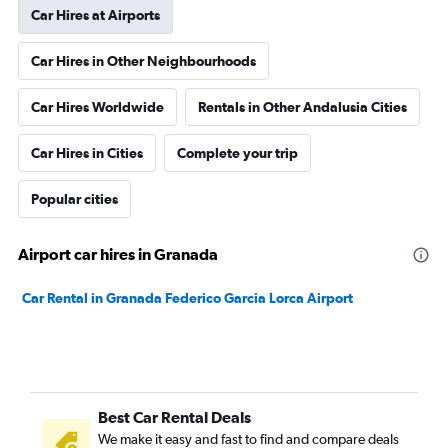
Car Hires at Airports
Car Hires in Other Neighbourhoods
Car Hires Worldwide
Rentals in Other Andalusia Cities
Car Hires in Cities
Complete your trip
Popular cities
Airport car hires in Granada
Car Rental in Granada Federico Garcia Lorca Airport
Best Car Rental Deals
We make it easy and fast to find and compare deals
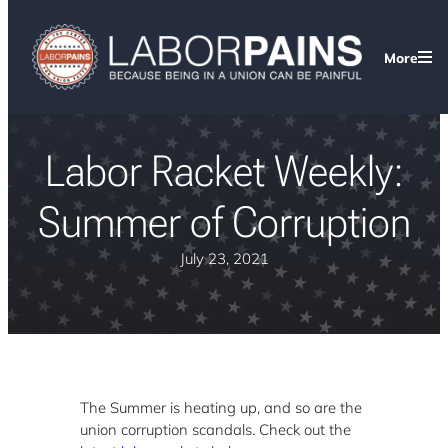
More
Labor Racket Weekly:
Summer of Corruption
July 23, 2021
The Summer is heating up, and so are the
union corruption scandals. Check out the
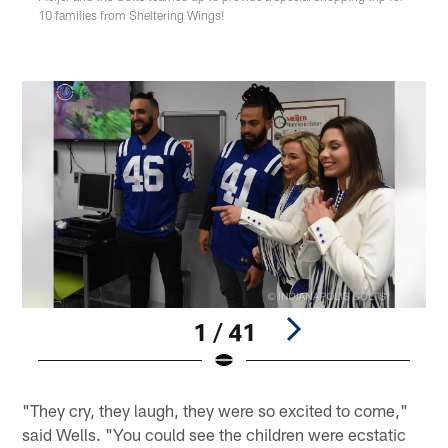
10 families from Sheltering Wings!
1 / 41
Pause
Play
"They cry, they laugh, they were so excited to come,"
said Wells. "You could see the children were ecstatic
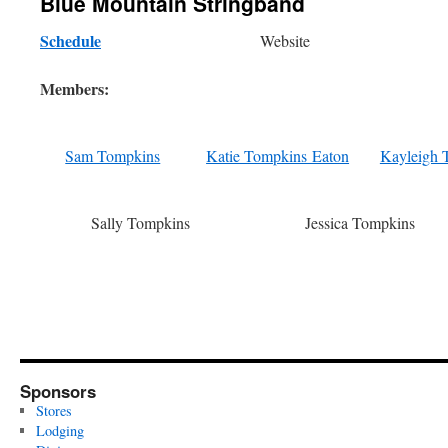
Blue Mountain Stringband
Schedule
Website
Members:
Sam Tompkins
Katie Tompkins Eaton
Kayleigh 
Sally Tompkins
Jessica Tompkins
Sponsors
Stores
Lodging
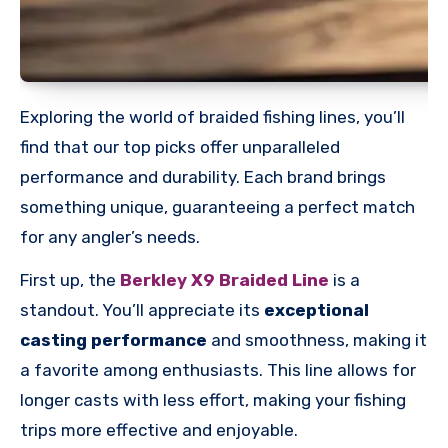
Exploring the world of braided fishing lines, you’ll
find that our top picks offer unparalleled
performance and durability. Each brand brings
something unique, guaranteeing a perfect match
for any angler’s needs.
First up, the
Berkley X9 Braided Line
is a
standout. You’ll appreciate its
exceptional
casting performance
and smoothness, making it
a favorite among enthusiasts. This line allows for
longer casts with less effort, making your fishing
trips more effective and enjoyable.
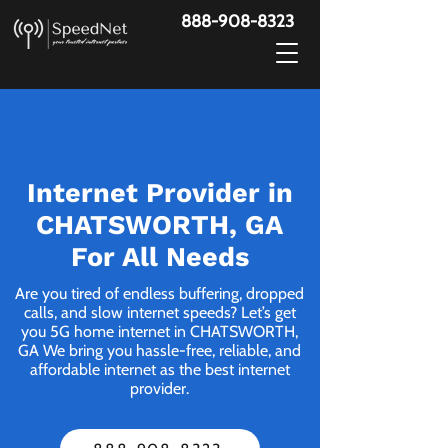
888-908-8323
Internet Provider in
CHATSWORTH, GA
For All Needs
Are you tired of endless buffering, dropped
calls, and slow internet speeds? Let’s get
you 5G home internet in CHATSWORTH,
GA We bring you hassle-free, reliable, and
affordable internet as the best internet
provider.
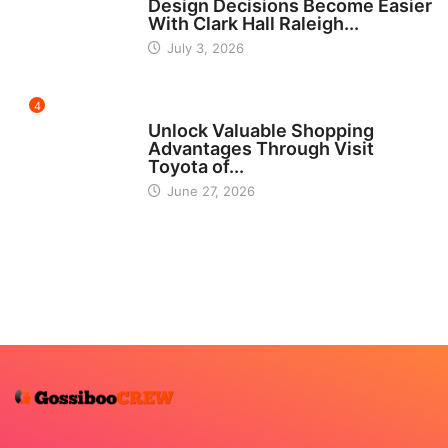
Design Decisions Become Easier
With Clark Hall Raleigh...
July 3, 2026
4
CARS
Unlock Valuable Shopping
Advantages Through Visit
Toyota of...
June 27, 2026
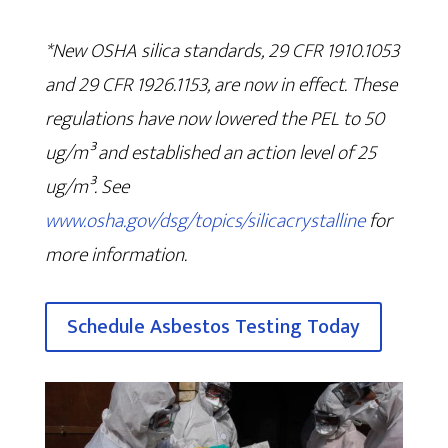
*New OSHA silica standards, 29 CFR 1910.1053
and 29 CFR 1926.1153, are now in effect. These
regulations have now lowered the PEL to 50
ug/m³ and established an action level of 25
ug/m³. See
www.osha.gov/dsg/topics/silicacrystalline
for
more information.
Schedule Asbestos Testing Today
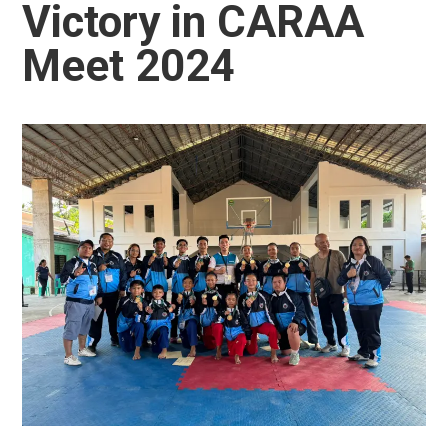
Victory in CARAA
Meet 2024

(Exercise objective):
Could you print the listing above word for word, without its pictures?

(Your response):
Car Hires at Airports
Car Hires in Other Neighbourhoods
Car Hires Worldwide
Rentals in Other Andalusia Cities
Car Hires in Cities
Complete your trip
Popular cities
Airport car hires in Granada
Car Rental in Granada Federico Garcia Lorca Airport
Best Car Rental Deals
We make it easy and fast to find and compare deals
More
Labor Racket Weekly:
Summer of Corruption
July 23, 2021
The Summer is heating up, and so are the
union corruption scandals. Check out the
10 families from Sheltering Wings!
1 / 41
Pause
Play
"They cry, they laugh, they were so excited to come,"
said Wells. "You could see the children were ecstatic
Blue Mountain Stringband
Schedule
Website
Members:
Sam Tompkins
Katie Tompkins Eaton
Kayleigh 
Sally Tompkins
Jessica Tompkins
Sponsors
Stores
Lodging
Exploring the world of braided fishing lines, you’ll
find that our top picks offer unparalleled
performance and durability. Each brand brings
something unique, guaranteeing a perfect match
for any angler’s needs.
First up, the
Berkley X9 Braided Line
is a
standout. You’ll appreciate its
exceptional
casting performance
and smoothness, making it
a favorite among enthusiasts. This line allows for
longer casts with less effort, making your fishing
trips more effective and enjoyable.
888-908-8323
Internet Provider in
CHATSWORTH, GA
For All Needs
Are you tired of endless buffering, dropped
calls, and slow internet speeds? Let’s get
you 5G home internet in CHATSWORTH,
GA We bring you hassle-free, reliable, and
affordable internet as the best internet
provider.
Design Decisions Become Easier
With Clark Hall Raleigh...
July 3, 2026
4
CARS
Unlock Valuable Shopping
Advantages Through Visit
Toyota of...
June 27, 2026
*New OSHA silica standards, 29 CFR 1910.1053
and 29 CFR 1926.1153, are now in effect. These
regulations have now lowered the PEL to 50
ug/m³ and established an action level of 25
ug/m³. See
www.osha.gov/dsg/topics/silicacrystalline
for
more information.
Schedule Asbestos Testing Today
Victory in CARAA
Meet 2024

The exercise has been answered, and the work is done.